§ EXERCISE GOAL:
Go to the line holding "Personal Data that Is Unrelated with the" in the entries below and write out exactly every line down to and including the line holding "personalized advertising.".

..............................

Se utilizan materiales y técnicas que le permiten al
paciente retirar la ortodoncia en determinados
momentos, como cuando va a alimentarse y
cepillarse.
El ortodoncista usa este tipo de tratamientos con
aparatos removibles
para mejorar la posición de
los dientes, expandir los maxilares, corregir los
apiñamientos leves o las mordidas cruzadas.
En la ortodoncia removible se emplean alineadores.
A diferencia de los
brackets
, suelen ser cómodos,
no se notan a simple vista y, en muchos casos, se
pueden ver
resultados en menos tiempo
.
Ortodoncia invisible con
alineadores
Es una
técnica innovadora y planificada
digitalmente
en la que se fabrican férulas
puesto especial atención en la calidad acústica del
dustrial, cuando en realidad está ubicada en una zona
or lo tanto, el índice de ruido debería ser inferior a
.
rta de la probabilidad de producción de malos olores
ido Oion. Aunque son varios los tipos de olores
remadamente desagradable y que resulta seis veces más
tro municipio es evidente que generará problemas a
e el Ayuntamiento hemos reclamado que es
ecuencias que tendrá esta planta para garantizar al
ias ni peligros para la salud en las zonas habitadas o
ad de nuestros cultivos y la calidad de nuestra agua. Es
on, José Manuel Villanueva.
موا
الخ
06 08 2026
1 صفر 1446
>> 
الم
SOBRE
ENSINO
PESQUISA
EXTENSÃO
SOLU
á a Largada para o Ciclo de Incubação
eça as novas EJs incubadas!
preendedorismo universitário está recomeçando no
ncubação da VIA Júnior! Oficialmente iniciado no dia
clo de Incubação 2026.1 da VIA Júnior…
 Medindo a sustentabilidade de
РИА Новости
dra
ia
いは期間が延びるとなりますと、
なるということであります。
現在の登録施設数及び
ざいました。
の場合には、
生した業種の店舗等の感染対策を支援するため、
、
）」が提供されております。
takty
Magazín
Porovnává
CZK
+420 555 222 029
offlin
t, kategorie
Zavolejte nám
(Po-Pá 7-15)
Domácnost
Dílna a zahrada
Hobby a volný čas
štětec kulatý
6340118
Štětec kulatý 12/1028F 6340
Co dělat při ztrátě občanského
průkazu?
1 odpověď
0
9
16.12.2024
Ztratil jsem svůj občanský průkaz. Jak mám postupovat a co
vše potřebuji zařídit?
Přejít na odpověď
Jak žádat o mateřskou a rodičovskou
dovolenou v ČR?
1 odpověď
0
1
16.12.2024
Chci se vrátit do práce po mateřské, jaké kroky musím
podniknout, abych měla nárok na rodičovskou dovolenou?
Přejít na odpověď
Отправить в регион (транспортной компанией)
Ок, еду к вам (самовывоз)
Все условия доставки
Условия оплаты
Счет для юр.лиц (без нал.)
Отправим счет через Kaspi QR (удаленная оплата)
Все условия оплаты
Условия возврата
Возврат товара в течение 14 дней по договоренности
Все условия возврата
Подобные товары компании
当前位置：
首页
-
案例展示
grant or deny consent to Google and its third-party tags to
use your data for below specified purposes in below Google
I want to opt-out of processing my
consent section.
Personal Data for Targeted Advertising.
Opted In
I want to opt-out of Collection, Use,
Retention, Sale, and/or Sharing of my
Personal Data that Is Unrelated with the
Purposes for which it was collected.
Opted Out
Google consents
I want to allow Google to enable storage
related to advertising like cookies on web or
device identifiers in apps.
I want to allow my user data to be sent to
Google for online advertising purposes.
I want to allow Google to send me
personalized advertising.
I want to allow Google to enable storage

..............................

§ RESPONSE TO THE TASK:
Personal Data that Is Unrelated with the
Purposes for which it was collected.
Opted Out
Google consents
I want to allow Google to enable storage
related to advertising like cookies on web or
device identifiers in apps.
I want to allow my user data to be sent to
Google for online advertising purposes.
I want to allow Google to send me
personalized advertising.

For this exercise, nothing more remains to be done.